◆ AIM OF THE EXERCISE
Retype, without alteration, each line from the line containing "Mask left heart" to the final line of the records.

··· DATA PROVIDED ···

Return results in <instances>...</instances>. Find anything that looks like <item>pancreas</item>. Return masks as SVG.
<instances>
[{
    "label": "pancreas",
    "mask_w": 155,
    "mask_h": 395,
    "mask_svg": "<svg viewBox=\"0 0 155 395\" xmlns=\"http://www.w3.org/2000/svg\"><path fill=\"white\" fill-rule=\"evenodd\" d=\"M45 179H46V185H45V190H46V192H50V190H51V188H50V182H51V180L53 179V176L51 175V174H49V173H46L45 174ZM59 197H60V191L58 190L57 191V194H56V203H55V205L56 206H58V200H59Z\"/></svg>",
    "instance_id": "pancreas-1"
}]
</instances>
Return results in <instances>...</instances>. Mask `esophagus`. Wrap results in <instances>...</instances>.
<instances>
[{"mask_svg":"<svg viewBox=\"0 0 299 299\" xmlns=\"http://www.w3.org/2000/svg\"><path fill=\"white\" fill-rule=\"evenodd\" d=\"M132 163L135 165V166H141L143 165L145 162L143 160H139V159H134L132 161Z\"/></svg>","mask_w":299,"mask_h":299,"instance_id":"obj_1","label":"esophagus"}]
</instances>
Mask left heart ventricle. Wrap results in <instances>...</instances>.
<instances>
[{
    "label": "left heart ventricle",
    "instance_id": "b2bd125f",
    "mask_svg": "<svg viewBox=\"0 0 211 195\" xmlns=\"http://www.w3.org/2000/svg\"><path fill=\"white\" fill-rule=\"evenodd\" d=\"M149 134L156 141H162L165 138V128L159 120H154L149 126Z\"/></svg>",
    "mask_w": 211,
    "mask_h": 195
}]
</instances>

···

◆ OUTPUT OF THE EXERCISE
Mask left heart ventricle. Wrap results in <instances>...</instances>.
<instances>
[{
    "label": "left heart ventricle",
    "instance_id": "b2bd125f",
    "mask_svg": "<svg viewBox=\"0 0 211 195\" xmlns=\"http://www.w3.org/2000/svg\"><path fill=\"white\" fill-rule=\"evenodd\" d=\"M149 134L156 141H162L165 138V128L159 120H154L149 126Z\"/></svg>",
    "mask_w": 211,
    "mask_h": 195
}]
</instances>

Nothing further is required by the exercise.